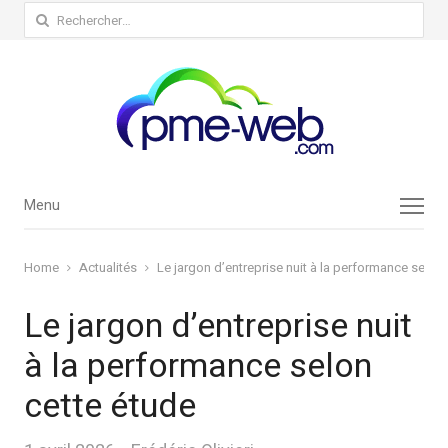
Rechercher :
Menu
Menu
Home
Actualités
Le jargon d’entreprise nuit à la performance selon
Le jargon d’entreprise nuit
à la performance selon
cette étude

---

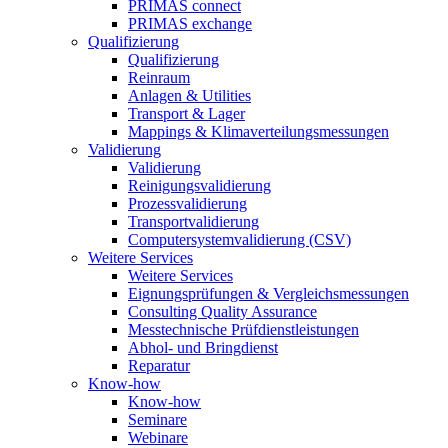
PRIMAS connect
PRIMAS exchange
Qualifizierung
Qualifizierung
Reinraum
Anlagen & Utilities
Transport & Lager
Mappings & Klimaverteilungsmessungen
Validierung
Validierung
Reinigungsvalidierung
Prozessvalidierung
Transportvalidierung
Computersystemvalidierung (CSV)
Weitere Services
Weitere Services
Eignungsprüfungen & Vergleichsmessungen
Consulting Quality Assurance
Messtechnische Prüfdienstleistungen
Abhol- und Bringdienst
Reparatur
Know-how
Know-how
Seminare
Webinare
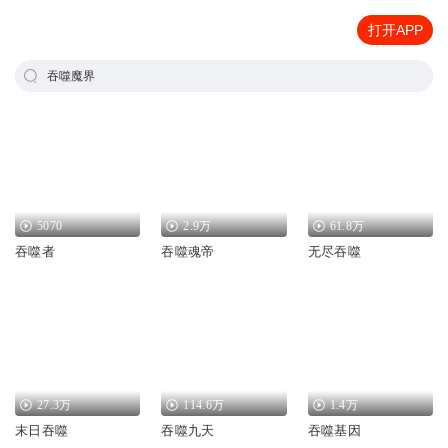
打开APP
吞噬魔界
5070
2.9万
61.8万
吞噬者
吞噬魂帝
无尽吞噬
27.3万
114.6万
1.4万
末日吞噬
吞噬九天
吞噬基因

...

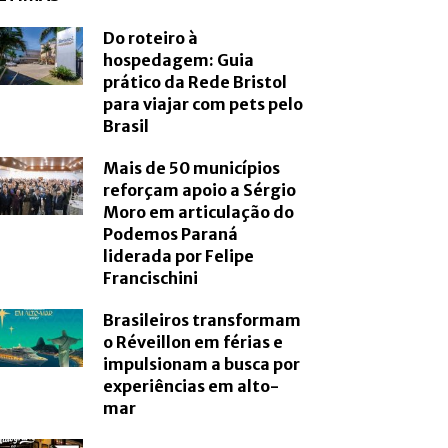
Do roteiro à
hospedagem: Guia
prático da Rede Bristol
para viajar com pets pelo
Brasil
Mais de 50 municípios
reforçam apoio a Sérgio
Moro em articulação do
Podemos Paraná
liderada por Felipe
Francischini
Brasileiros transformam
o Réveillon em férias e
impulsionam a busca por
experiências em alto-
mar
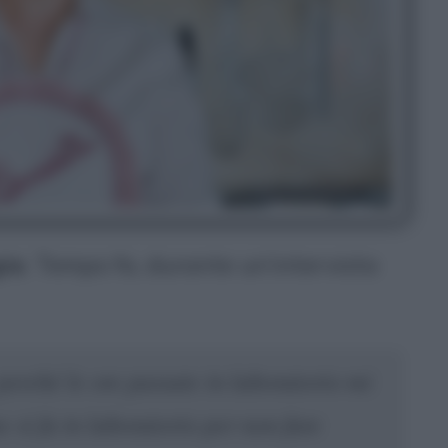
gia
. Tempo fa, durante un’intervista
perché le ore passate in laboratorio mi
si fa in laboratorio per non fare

ACTIVITY:
Respond with one number, the count of lines of the material that include "jargon".

YOUR SOLUTION:
2